Ingest Different Data Types
Nuclia supports a wide variety of data types to ensure comprehensive search capabilities. This section outlines the different data types you can ingest.
Nuclia will automatically apply speech-to-text and optical character recognition (OCR) when needed, depending on the content of the data. The resulting text content is what will be used for indexing, searching, and generating answers.
Text
Text data is the most common type of data that can be ingested.
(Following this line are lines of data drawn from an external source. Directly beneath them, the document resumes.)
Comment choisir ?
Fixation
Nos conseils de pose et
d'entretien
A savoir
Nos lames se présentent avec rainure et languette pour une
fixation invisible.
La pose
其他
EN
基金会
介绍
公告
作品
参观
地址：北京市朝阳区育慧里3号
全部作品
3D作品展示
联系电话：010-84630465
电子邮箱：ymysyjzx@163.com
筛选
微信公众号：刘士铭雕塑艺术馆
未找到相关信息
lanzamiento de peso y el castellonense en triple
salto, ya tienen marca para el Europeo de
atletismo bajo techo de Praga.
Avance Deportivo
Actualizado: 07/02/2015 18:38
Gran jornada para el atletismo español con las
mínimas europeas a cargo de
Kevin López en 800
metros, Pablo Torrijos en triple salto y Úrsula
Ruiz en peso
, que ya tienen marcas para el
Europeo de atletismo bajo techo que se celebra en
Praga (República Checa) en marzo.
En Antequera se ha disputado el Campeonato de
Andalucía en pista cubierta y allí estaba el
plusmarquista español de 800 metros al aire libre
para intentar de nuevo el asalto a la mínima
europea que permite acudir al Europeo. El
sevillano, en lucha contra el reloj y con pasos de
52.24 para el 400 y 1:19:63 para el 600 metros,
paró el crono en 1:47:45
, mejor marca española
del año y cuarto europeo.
It includes:
- plain text (
PLAIN
) - HTML (
HTML
) - Markdown (
MARKDOWN
): the content will be converted to plain text, if you want to keep the Markdown format, useKEEP_MARKDOWN
- ReStructuredText (
RST
) - JSON (
JSON
) - JSONL (
JSONL
)
Files
Files can be uploaded directly as binary or as an URL.
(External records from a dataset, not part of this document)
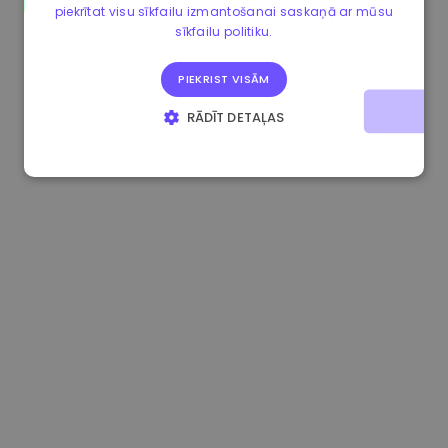
piekrītat visu sīkfailu izmantošanai saskaņā ar mūsu
0.865673 €
-0.10%
3.4B €
sīkfailu politiku.
PIEKRIST VISĀM
RĀDĪT DETAĻAS
STRIKTI NEPIECIEŠAMIE
VEIKTSPĒJAS
MĒRĶA
FUNKCIONALITĀTES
- Text Files: Including plain text (.txt), web page (.html), Microsoft Word (.docx), PDF (.pdf), JSON (.json), and more.
- Spreadsheets: Such as Microsoft Excel (.xlsx) and CSV (.csv) files.
- Presentations: Including Microsoft PowerPoint (.pptx).
- Images: Common formats like JPEG (.jpg), PNG (.png), and TIFF (.tiff).
- Videos: Supported formats include MP4 (.mp4), AVI (.avi), and MPEG (.mpeg).
- Audio: Including MP3 (.mp3) and WAV (.wav) files.
- Web Data: Such as HTML files and data from sitemaps.
- Archive files: Formats like .zip, .gzip and .rar, are supported.
For a comprehensive list of all supported file types, refer to the Apache Tika documentation.
Archive Files: The text content of each file contained in the archive will be indexed together as a single resource. If you prefer separate search results for each file, it is better to extract the files before indexing.
Web pages
Nuclia can ingest web pages directly by providing the URL. The content of the web page will be indexed and searchable. It accepts HTML content only, for a remote file, upload it as a file instead (using its URL).
Conversations
Conversations messages can be ingested as a single content. It is a list of messages with a timestamp and author and, optionally, attachments.